» **DIRECTIONS**
Output every entry exactly as written, but omit the pictures.
____________
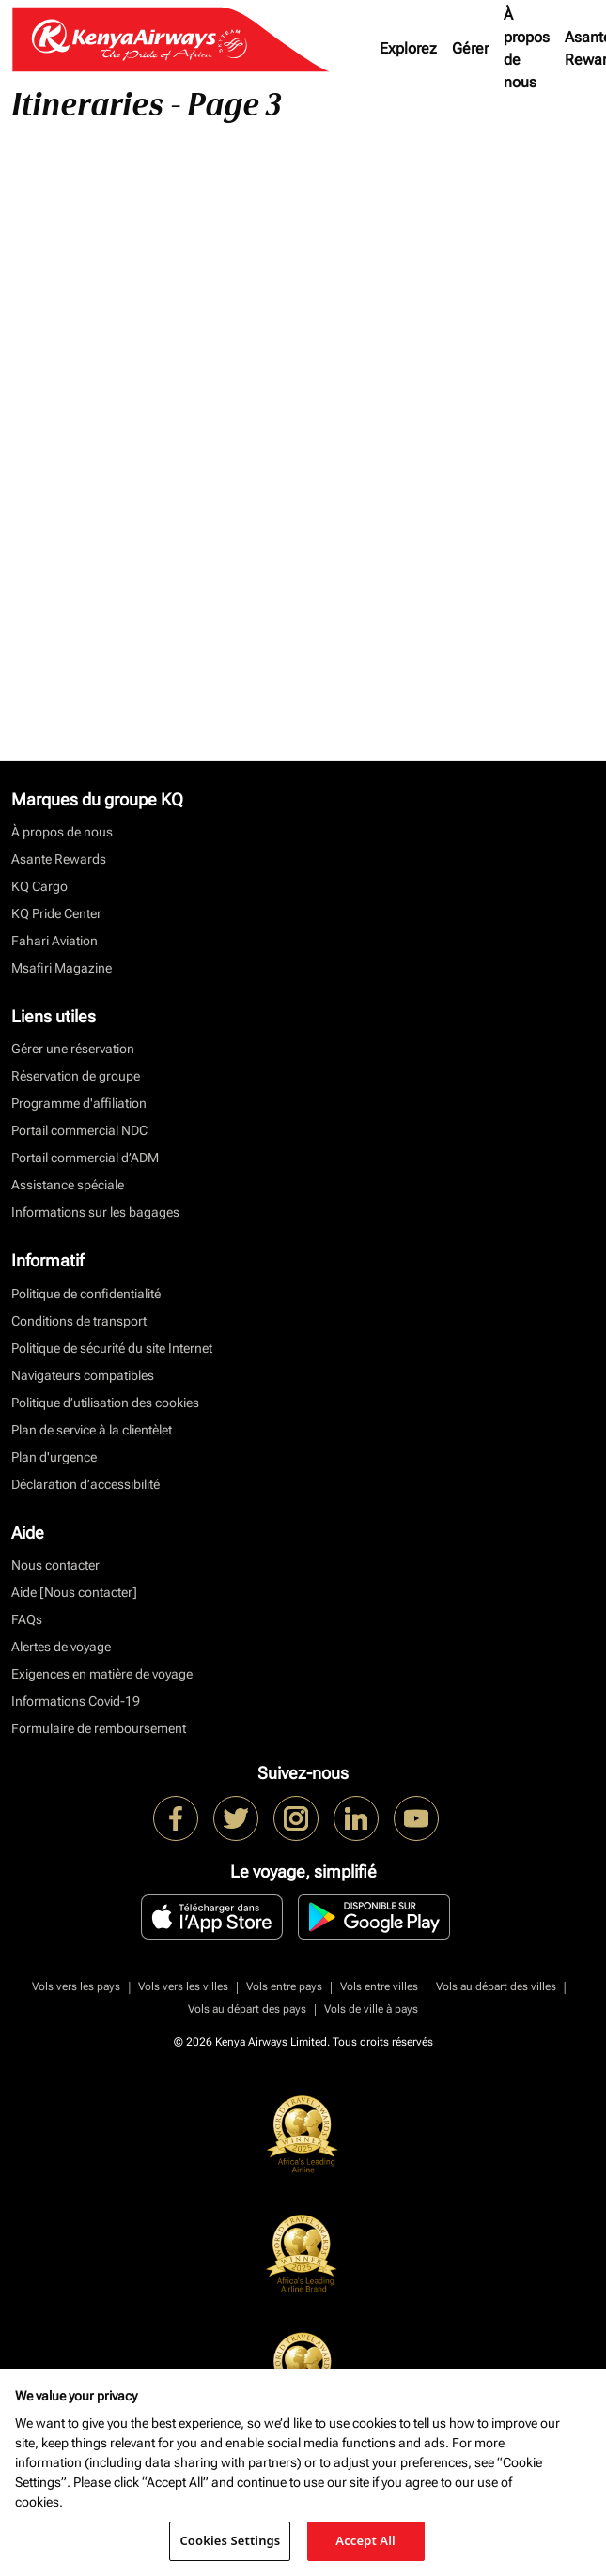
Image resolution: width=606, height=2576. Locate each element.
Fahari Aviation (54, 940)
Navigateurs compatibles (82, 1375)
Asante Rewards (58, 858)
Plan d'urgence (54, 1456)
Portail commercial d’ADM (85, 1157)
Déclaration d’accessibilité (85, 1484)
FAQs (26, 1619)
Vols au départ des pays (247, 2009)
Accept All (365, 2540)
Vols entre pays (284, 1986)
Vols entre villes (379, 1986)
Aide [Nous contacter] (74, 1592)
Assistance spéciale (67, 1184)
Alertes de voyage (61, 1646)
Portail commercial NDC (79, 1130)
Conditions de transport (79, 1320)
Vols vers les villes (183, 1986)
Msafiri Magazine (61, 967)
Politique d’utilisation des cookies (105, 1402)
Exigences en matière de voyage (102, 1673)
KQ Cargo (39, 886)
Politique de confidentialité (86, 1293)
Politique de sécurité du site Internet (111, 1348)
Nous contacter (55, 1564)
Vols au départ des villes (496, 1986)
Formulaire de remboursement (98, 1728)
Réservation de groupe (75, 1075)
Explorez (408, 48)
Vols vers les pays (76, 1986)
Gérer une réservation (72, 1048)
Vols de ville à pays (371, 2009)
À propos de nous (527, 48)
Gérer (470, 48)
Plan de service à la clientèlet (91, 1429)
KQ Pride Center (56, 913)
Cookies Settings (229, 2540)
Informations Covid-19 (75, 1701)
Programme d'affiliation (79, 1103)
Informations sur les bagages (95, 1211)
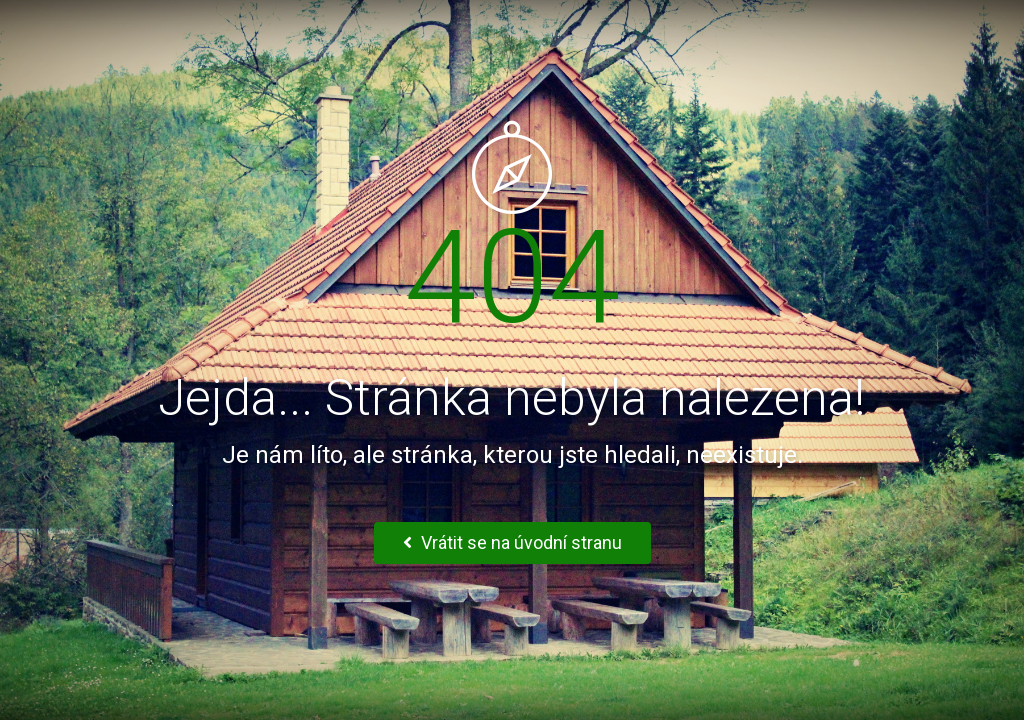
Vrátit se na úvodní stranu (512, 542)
____________
» **COMPLETED EXERCISE**
Image resolution: width=606, height=2576. Locate each element.
Fahari Aviation (54, 940)
Navigateurs compatibles (82, 1375)
Asante Rewards (58, 858)
Plan d'urgence (54, 1456)
Portail commercial d’ADM (85, 1157)
Déclaration d’accessibilité (85, 1484)
FAQs (26, 1619)
Vols au départ des pays (247, 2009)
Accept All (365, 2540)
Vols entre pays (284, 1986)
Vols entre villes (379, 1986)
Aide [Nous contacter] (74, 1592)
Assistance spéciale (67, 1184)
Alertes de voyage (61, 1646)
Portail commercial NDC (79, 1130)
Conditions de transport (79, 1320)
Vols vers les villes (183, 1986)
Msafiri Magazine (61, 967)
Politique d’utilisation des cookies (105, 1402)
Exigences en matière de voyage (102, 1673)
KQ Cargo (39, 886)
Politique de confidentialité (86, 1293)
Politique de sécurité du site Internet (111, 1348)
Nous contacter (55, 1564)
Vols au départ des villes (496, 1986)
Formulaire de remboursement (98, 1728)
Réservation de groupe (75, 1075)
Explorez (408, 48)
Vols vers les pays (76, 1986)
Gérer une réservation (72, 1048)
Vols de ville à pays (371, 2009)
À propos de nous (527, 48)
Gérer (470, 48)
Plan de service à la clientèlet (91, 1429)
KQ Pride Center (56, 913)
Cookies Settings (229, 2540)
Informations Covid-19 (75, 1701)
Programme d'affiliation (79, 1103)
Informations sur les bagages (95, 1211)
Vrátit se na úvodní stranu (512, 542)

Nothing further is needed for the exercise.